Overall_closer (dichotomous, overall): Dummy variable indicating whether the Euclidean distance between the overall distribution of conditional probability and information is smaller (or greater) than the Euclidean distance between the overall distribution of prior and information.

Bin_closer (dichotomous, bin-by-bin): Bin-by-bin dummy variable indicating whether the absolute distance between conditional probability and information is smaller (or greater) than that between prior and information.

Raw versus normalized probabilities.

Only 18% of respondents reported probabilities for the four ranges of temperature increases that summed up to 100%.

A large literature has studied ‘binary additivity’, that is, testing whether P(Event) + P(Not Event) = 1. In most cases, and on average, this condition is satisfied. However, studies that have looked at partitions of discrete distributions with more than two outcomes, as in our case, all find a different behaviour. Indeed, results from ref. 26 show that additivity in such cases is much harder to achieve and in fact quite rare, while subadditivity is more common. Studies find evidence of subadditivity in judgements made by doctors27, by lawyers28, and by option traders29. Finding that n > 2 events sum to a probability > 1 may be driven by a bias toward the ‘case partition’ ignorance prior of 1/2 for each event, see ref. 30.
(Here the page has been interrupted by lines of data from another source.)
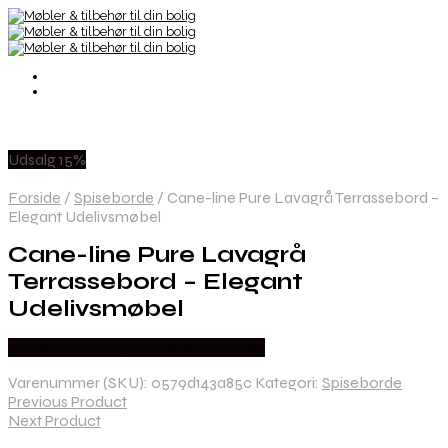
Udsalg 15%
Forside
/
Spiseborde
/
Cane-line Pure Lavagrå Terrassebord –
Elegant Udelivsmøbel
Cane-line Pure Lavagrå
Terrassebord – Elegant
Udelivsmøbel
Købes hos Erling Christensen Møbler
Varenummer (SKU):
0579d143a85c
Kategori:
Spiseborde
Previous Product
Next Product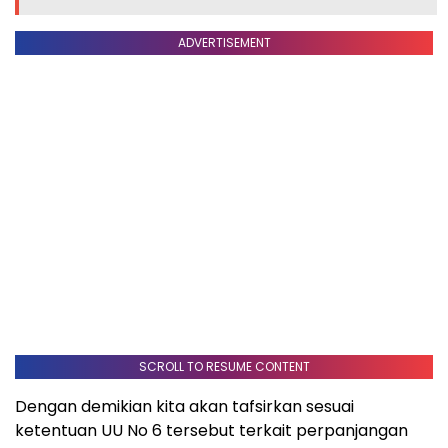
ADVERTISEMENT
SCROLL TO RESUME CONTENT
Dengan demikian kita akan tafsirkan sesuai
ketentuan UU No 6 tersebut terkait perpanjangan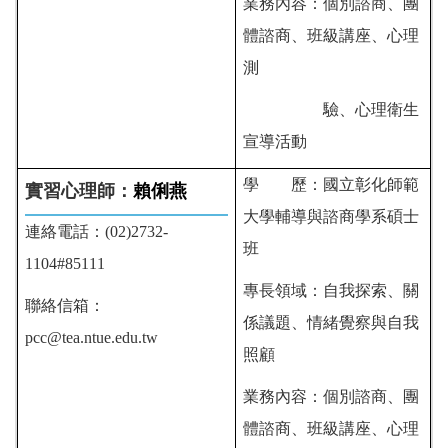
業務內容：個別諮商、團
體諮商、班級講座、心理
測
驗、心理衛生
宣導活動
學 歷：
國立彰化師範
實習心理師：
賴俐燕
大學輔導與諮商學系碩士
連絡電話：(02)2732-
班
1104#85111
專長領域：自我探索、關
聯絡信箱：
係議題、情緒覺察與自我
pcc@tea.ntue.edu.tw
照顧
業務內容：個別諮商、團
體諮商、班級講座、心理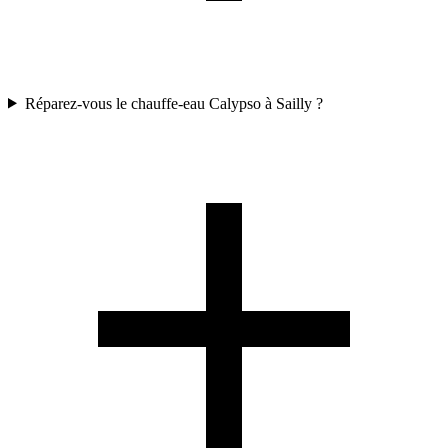
Réparez-vous le chauffe-eau Calypso à Sailly ?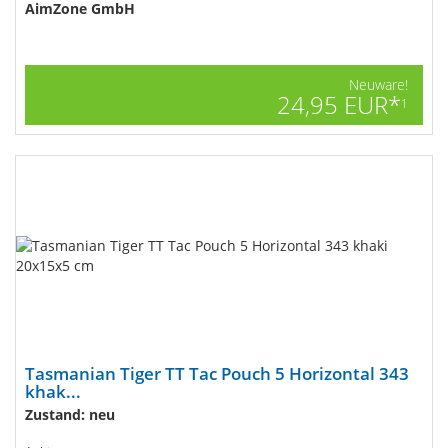
AimZone GmbH
Neuware!
24,95 EUR*
1
Tasmanian Tiger TT Tac Pouch 5 Horizontal 343
khak...
Zustand: neu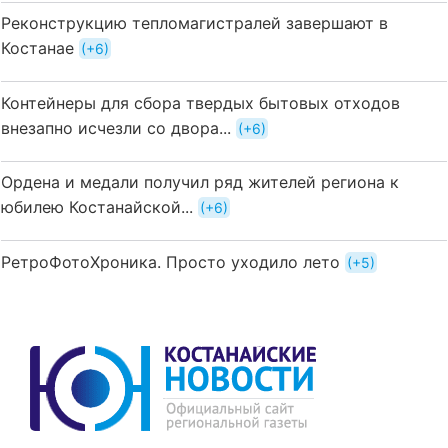
Реконструкцию тепломагистралей завершают в
Костанае
+6
Контейнеры для сбора твердых бытовых отходов
внезапно исчезли со двора...
+6
Ордена и медали получил ряд жителей региона к
юбилею Костанайской...
+6
РетроФотоХроника. Просто уходило лето
+5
We found no significant differences between the COP21 and MBA students’ samples in terms of the additivity of their probability estimates of either distributions (priors and conditional probabilities).

For the purpose of our analyses we normalized the four subjective probabilities given by each individual to add up to 100%. Our main findings are robust to the exclusion of subadditive observations for either priors or conditional probabilities. For more information, see Supplementary Table 5, where we test the robustness of results presented to the use of raw data rather than normalized data.
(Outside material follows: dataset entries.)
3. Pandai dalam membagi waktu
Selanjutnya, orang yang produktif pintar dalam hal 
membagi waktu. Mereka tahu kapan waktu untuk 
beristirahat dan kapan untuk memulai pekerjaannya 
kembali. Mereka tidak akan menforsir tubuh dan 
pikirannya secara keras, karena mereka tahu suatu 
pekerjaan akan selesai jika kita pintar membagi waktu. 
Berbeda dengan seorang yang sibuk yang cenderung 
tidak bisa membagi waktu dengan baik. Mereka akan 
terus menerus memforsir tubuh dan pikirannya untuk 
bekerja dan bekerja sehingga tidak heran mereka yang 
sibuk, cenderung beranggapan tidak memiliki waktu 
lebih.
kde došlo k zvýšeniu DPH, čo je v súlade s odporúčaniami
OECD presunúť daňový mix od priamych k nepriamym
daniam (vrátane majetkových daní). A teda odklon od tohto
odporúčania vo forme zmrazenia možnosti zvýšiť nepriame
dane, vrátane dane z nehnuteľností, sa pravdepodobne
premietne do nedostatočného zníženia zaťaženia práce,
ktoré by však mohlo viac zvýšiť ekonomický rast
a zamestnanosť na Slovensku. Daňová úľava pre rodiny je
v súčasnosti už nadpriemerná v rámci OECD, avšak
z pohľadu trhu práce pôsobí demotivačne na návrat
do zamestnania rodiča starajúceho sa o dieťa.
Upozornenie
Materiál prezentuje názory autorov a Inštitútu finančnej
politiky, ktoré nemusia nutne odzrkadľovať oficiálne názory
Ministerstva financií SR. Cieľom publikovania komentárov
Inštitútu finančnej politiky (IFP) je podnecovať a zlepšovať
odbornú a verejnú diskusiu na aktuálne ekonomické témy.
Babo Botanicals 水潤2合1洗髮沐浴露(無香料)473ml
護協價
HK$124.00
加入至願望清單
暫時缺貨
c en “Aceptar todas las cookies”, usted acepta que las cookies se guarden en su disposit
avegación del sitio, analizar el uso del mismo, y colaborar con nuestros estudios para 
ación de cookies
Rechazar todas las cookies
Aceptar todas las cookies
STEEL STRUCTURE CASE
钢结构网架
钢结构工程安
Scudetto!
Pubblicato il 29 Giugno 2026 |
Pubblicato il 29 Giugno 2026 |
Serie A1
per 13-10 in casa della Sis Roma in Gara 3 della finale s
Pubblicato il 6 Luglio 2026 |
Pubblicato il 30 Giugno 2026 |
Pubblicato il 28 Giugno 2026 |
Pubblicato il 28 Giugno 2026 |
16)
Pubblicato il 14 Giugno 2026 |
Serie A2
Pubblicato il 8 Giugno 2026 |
Difference across formats.

Figure 4 and Supplementary Fig. 7 report for each temperature bin the proportion of respondents whose reported conditional probability is closer to the scientific information than the corresponding prior.

Respondents were asked to judge the provided information along two dimensions, credibility and informativeness. The range of scales for both variables credibility and informativeness associated with each format is from 1 to 7. There is no difference in credibility across formats (Kruskal–Wallis χ2 = 2.99, df = 2, p value = 0.22). Informativeness, however, is marginally different across the formats (Kruskal–Wallis χ2 = 5.00, df = 2, p value = 0.08).
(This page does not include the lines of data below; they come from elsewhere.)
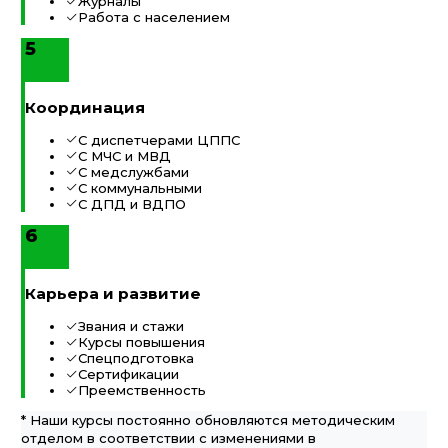
Журналы
Работа с населением
5
Координация
С диспетчерами ЦППС
С МЧС и МВД
С медслужбами
С коммунальными
С ДПД и ВДПО
6
Карьера и развитие
Звания и стажи
Курсы повышения
Спецподготовка
Сертификации
Преемственность
* Наши курсы постоянно обновляются методическим
отделом в соответствии с изменениями в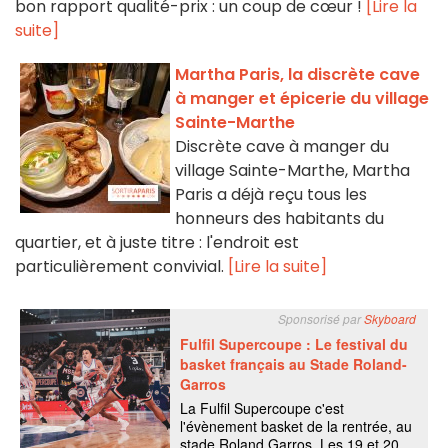
bon rapport qualité-prix : un coup de cœur !
[Lire la
suite]
Martha Paris, la discrète cave
à manger et épicerie du village
Sainte-Marthe
Discrète cave à manger du
village Sainte-Marthe, Martha
Paris a déjà reçu tous les
honneurs des habitants du
quartier, et à juste titre : l'endroit est
particulièrement convivial.
[Lire la suite]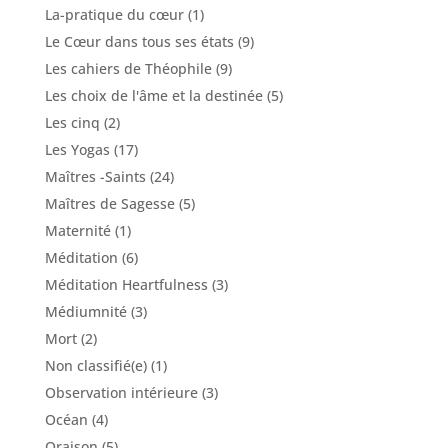
La-pratique du cœur
(1)
Le Cœur dans tous ses états
(9)
Les cahiers de Théophile
(9)
Les choix de l'âme et la destinée
(5)
Les cinq
(2)
Les Yogas
(17)
Maîtres -Saints
(24)
Maîtres de Sagesse
(5)
Maternité
(1)
Méditation
(6)
Méditation Heartfulness
(3)
Médiumnité
(3)
Mort
(2)
Non classifié(e)
(1)
Observation intérieure
(3)
Océan
(4)
Oraison
(5)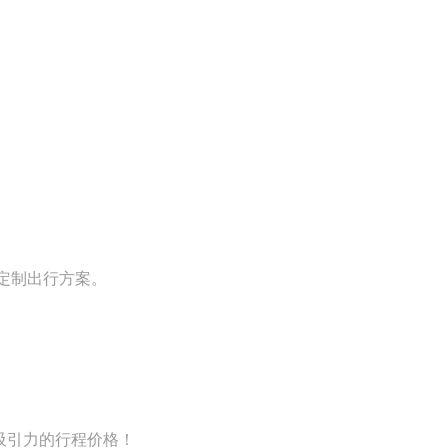
定制出行方案。
有吸引力的行程价格！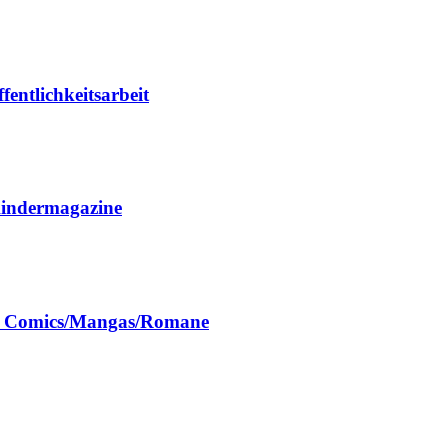
entlichkeitsarbeit
Kindermagazine
ch Comics/Mangas/Romane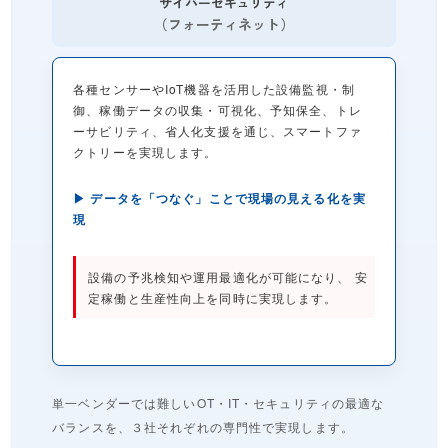
サイバーセキュリティ
（フォーティネット）
各種センサーやIoT機器を活用した設備監視・制
御、稼働データの収集・可視化、予知保全、トレ
ーサビリティ、省人化支援を通じ、スマートファ
クトリーを実現します。
▶ データを「つなぐ」ことで現場の見える化を実
現
設備の予兆検知や運用最適化が可能になり、 安
定稼働と生産性向上を同時に実現します。
単一ベンダーでは難しいOT・IT・セキュリティの最適な
バランスを、３社それぞれの専門性で実現します。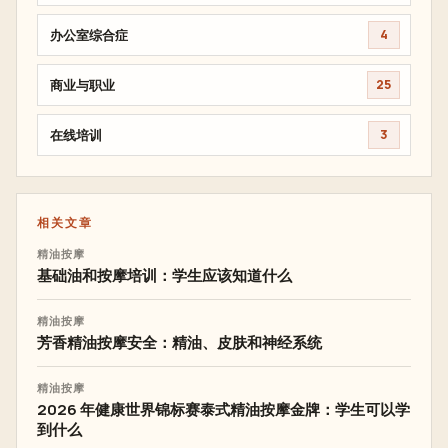
办公室综合症
4
商业与职业
25
在线培训
3
相关文章
精油按摩
基础油和按摩培训：学生应该知道什么
精油按摩
芳香精油按摩安全：精油、皮肤和神经系统
精油按摩
2026 年健康世界锦标赛泰式精油按摩金牌：学生可以学
到什么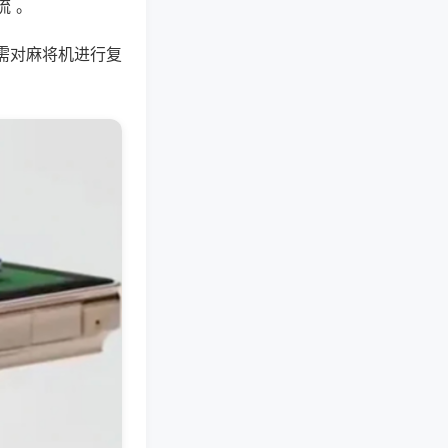
流 。
需对麻将机进行复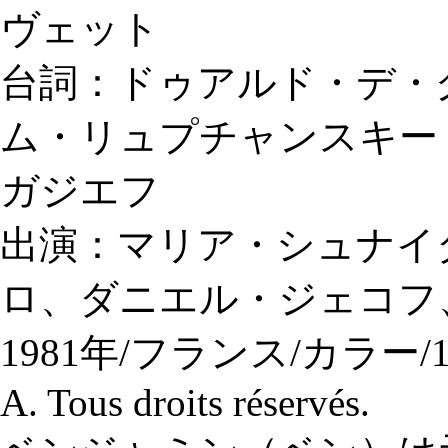
ヴェット
台詞：ドゥアルド・デ・
ム・リュプチャンスキー
ガジエフ
出演：マリア・シュナイ
ロ、ダニエル・ジェコフ
1981年/フランス/カラー/161
A. Tous droits réservés.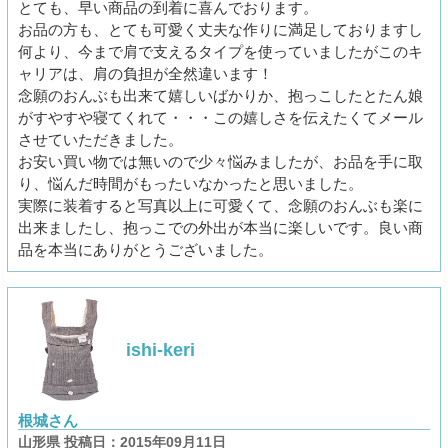
とても、早い商品の到着に喜んでおります。
お品の方も、とても可愛く丈夫な作りに満足しておりますし
何より、今まで肩で支えるタイプを使っていましたがこのキ
ャリアは、肩の負担が全然違います！
念願のおんぶも出来て嬉しいばかりか、抱っこしたとたん娘
がすやすや寝てくれて・・・この嬉しさを伝えたくてメール
させていただきました。
お安い買い物では無いので少々悩みましたが、お品を手に取
り、悩んだ時間がもったいなかったと思いました。
実際に装着すると写真以上に可愛くて、念願のおんぶも楽に
出来ましたし、抱っこでの外出が本当に楽しいです。良い商
品を本当にありがとうございました。
ishi-keri
根城さん
山形県 投稿日：2015年09月11日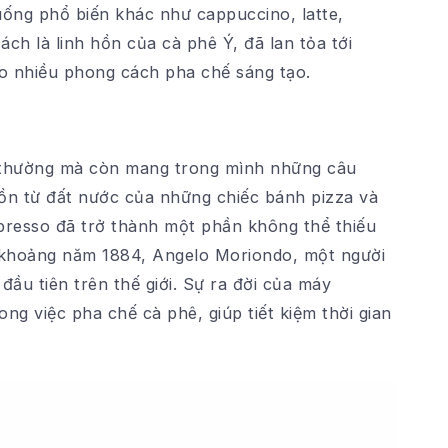
 uống phổ biến khác như cappuccino, latte,
ách là linh hồn của cà phê Ý, đã lan tỏa tới
cho nhiều phong cách pha chế sáng tạo.
 thường mà còn mang trong mình những câu
uồn từ đất nước của những chiếc bánh pizza và
spresso đã trở thành một phần không thể thiếu
 khoảng năm 1884, Angelo Moriondo, một người
ầu tiên trên thế giới. Sự ra đời của máy
g việc pha chế cà phê, giúp tiết kiệm thời gian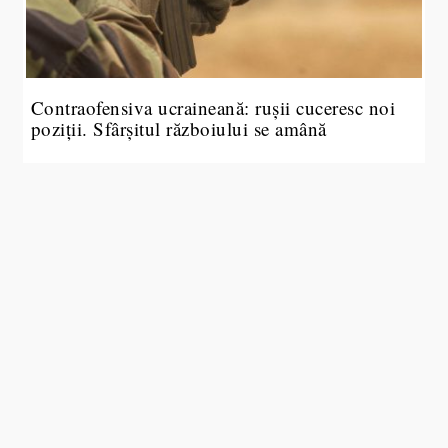
Contraofensiva ucraineană: rușii cuceresc noi
poziții. Sfârșitul războiului se amână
Post hoc Dunn’s test with Bonferroni correction for two tests reveals that Format 3 is marginally more informative than Format 1 (p = 0.08) but there is no difference between Format 1 and Format 2 (p = 1.00) or between Format 2 and Format 3 (p = 0.16). Note that credibility and informativeness are measured in a between-subject design, so the identified difference in perceptions across formats could be bigger had the subjects been able to see multiple formats. Results are presented in the Supplementary Information (Supplementary Table 6).

Data availability.

The authors declare that data supporting the findings of this study are available online. Further information regarding the code used and the data produced are available from the corresponding author on request.